++++ Records for the task

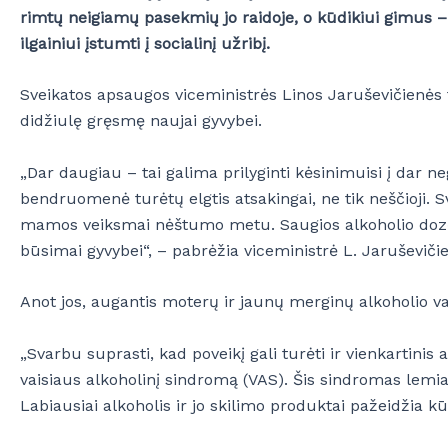
rimtų neigiamų pasekmių jo raidoje, o kūdikiui gimus – g
ilgainiui įstumti į socialinį užribį.
Sveikatos apsaugos viceministrės Linos Jaruševičienės te
didžiulę gręsmę naujai gyvybei.
„Dar daugiau – tai galima prilyginti kėsinimuisi į dar ne
bendruomenė turėtų elgtis atsakingai, ne tik neščioji. 
mamos veiksmai nėštumo metu. Saugios alkoholio dozės nė
būsimai gyvybei“, – pabrėžia viceministrė L. Jaruševiči
Anot jos, augantis moterų ir jaunų merginų alkoholio var
„Svarbu suprasti, kad poveikį gali turėti ir vienkartinis 
vaisiaus alkoholinį sindromą (VAS). Šis sindromas lemi
Labiausiai alkoholis ir jo skilimo produktai pažeidžia k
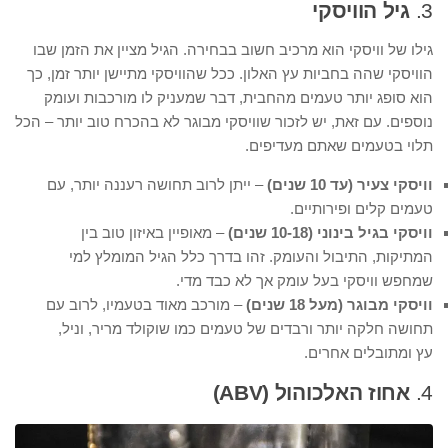
3.
גיל הוויסקי
גילו של וויסקי הוא מרכיב חשוב בבחירה. הגיל מציין את הזמן שבו
הוויסקי שהה בחביות עץ האלון. ככל שהוויסקי מתיישן יותר זמן, כך
הוא סופג יותר טעמים מהחבית, דבר שמעניק לו מורכבות ועומק
נוספים. עם זאת, יש לזכור שוויסקי מבוגר לא בהכרח טוב יותר – הכל
תלוי בטעמים שאתם מעדיפים.
וויסקי צעיר (עד 10 שנים)
– ייתן לרוב תחושה רעננה יותר, עם
טעמים קלים ופירותיים.
וויסקי בגיל בינוני (10-18 שנים)
– מאופיין באיזון טוב בין
המתיקות, התיבול והעומק. זהו בדרך כלל הגיל המומלץ למי
שמחפש וויסקי בעל עומק אך לא כבד מדי.
וויסקי מבוגר (מעל 18 שנים)
– מורכב מאוד בטעמיו, לרוב עם
תחושה חלקה יותר ורבדים של טעמים כמו שוקולד מריר, וניל,
עץ ומתובלים אחרים.
4.
אחוז האלכוהול (ABV)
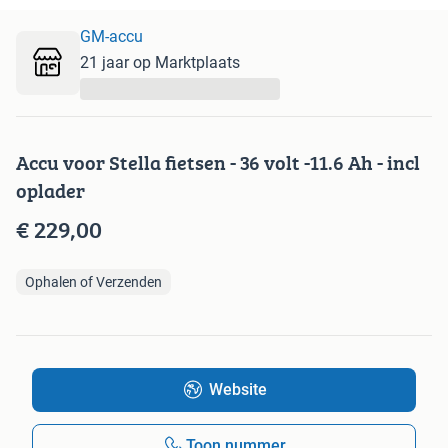
GM-accu
21 jaar op Marktplaats
...
Accu voor Stella fietsen - 36 volt -11.6 Ah - incl
oplader
€ 229,00
Ophalen of Verzenden
Website
Toon nummer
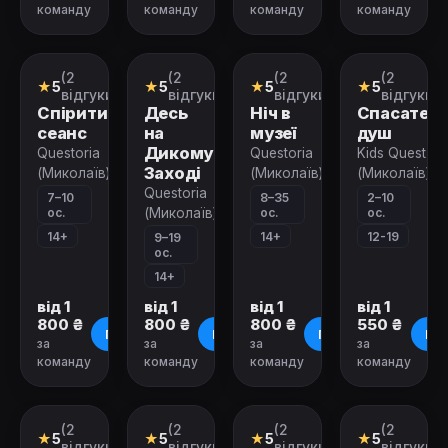
команду
команду
команду
команду
Зачинено
Зачинено
Зачинено
Зачинено
(2
(2
(2
(2
Ролевой
Ролевой
Ролевой
Квест-
★
5
★
5
★
5
★
5
квест
квест
квест
анімація
відгуки)
відгуки)
відгуки)
відгуки)
Спіритичний
Десь
Ніч в
Спасател
сеанс
на
музеї
душ
Дикому
Questoria
Questoria
Kids Quest
Заході
(Миколаїв)
(Миколаїв)
(Миколаїв)
Questoria
7–10
8–35
2–10
ос.
ос.
ос.
(Миколаїв)
14+
14+
12-19
9–19
ос.
14+
від 1
від 1
від 1
від 1
800 ₴
800 ₴
800 ₴
550 ₴
Про квест
Про квест
Про квест
Про
за
за
за
за
команду
команду
команду
команду
Зачинено
Зачинено
Зачинено
Зачинено
(2
(2
(2
(2
Квест-
Ролевой
Ролевой
Ролевой
★
5
★
5
★
5
★
5
анімація
квест
квест
квест
відгуки)
відгуки)
відгуки)
відгуки)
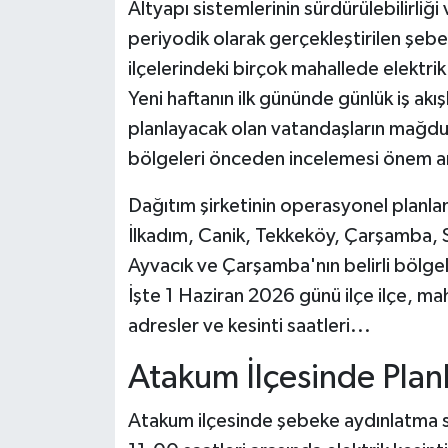
Altyapı sistemlerinin sürdürülebilirliği
periyodik olarak gerçekleştirilen şeb
ilçelerindeki birçok mahallede elektrik
Yeni haftanın ilk gününde günlük iş akışla
planlayacak olan vatandaşların mağdu
bölgeleri önceden incelemesi önem ar
Dağıtım şirketinin operasyonel planl
İlkadım, Canik, Tekkeköy, Çarşamba, 
Ayvacık ve Çarşamba'nın belirli bölgel
İşte 1 Haziran 2026 günü ilçe ilçe, ma
adresler ve kesinti saatleri...
Atakum İlçesinde Planl
Atakum ilçesinde şebeke aydınlatma sis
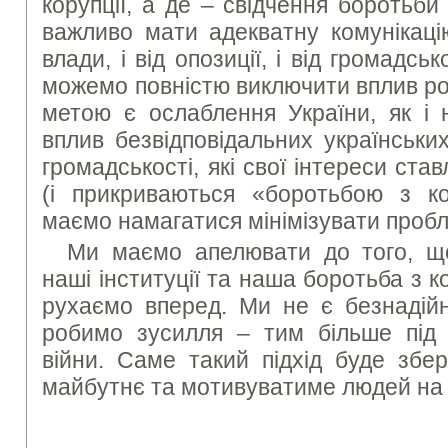
корупції, а де – свідчення боротьб
важливо мати адекватну комунікацію
влади, і від опозиції, і від громадськ
можемо повністю виключити вплив ро
метою є ослаблення України, як і
вплив безвідповідальних українських 
громадськості, які свої інтереси ста
(і прикриваються «боротьбою з к
маємо намагатися мінімізувати пробл
Ми маємо апелювати до того, що
наші інституції та наша боротьба з к
рухаємо вперед. Ми не є безнадій
робимо зусилля – тим більше під
війни. Саме такий підхід буде збе
майбутнє та мотивуватиме людей на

++++++++

The line containing "Anot jos, augantis" marks where the copy ends; print every line before it from the start of the records, and that line too, but no pictures.

rimtų neigiamų pasekmių jo raidoje, o kūdikiui gimus – g
ilgainiui įstumti į socialinį užribį.
Sveikatos apsaugos viceministrės Linos Jaruševičienės te
didžiulę gręsmę naujai gyvybei.
„Dar daugiau – tai galima prilyginti kėsinimuisi į dar ne
bendruomenė turėtų elgtis atsakingai, ne tik neščioji. 
mamos veiksmai nėštumo metu. Saugios alkoholio dozės nė
būsimai gyvybei“, – pabrėžia viceministrė L. Jaruševiči
Anot jos, augantis moterų ir jaunų merginų alkoholio var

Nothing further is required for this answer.